### DIRECTIONS FOR THIS TASK
Lines before the one containing "imisation. Improvements in" are to be left out; that line and every line after it, through the last line below, are to be reproduced exactly.

Segment Start: RECORDS TO USE

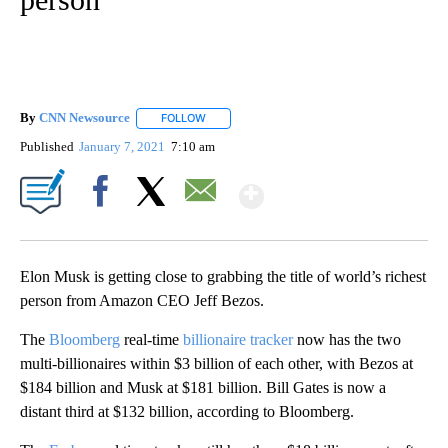
By
CNN Newsource
FOLLOW
FOLLOW "" TO RECEIVE NOTIFICATIONS ABOU
Published
January 7, 2021
7:10 am
Show More
Facebook
X
Email
Elon Musk is getting close to grabbing the title of world’s richest
person from Amazon CEO Jeff Bezos.
The
Bloomberg
real-time
billionaire tracker
now has the two
multi-billionaires within $3 billion of each other, with Bezos at
$184 billion and Musk at $181 billion. Bill Gates is now a
distant third at $132 billion, according to Bloomberg.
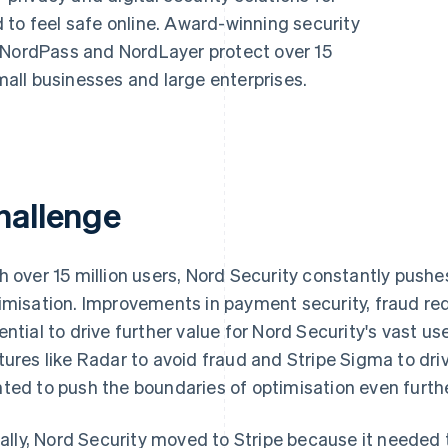
 to feel safe online. Award-winning security
 NordPass and NordLayer protect over 15
small businesses and large enterprises.
hallenge
h over 15 million users, Nord Security constantly push
imisation. Improvements in payment security, fraud r
ential to drive further value for Nord Security's vast u
tures like Radar to avoid fraud and Stripe Sigma to driv
ted to push the boundaries of optimisation even furthe
tially, Nord Security moved to Stripe because it need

Segment End: RECORDS TO USE

### WRITTEN ANSWER
imisation. Improvements in payment security, fraud r
ential to drive further value for Nord Security's vast u
tures like Radar to avoid fraud and Stripe Sigma to driv
ted to push the boundaries of optimisation even furthe
tially, Nord Security moved to Stripe because it need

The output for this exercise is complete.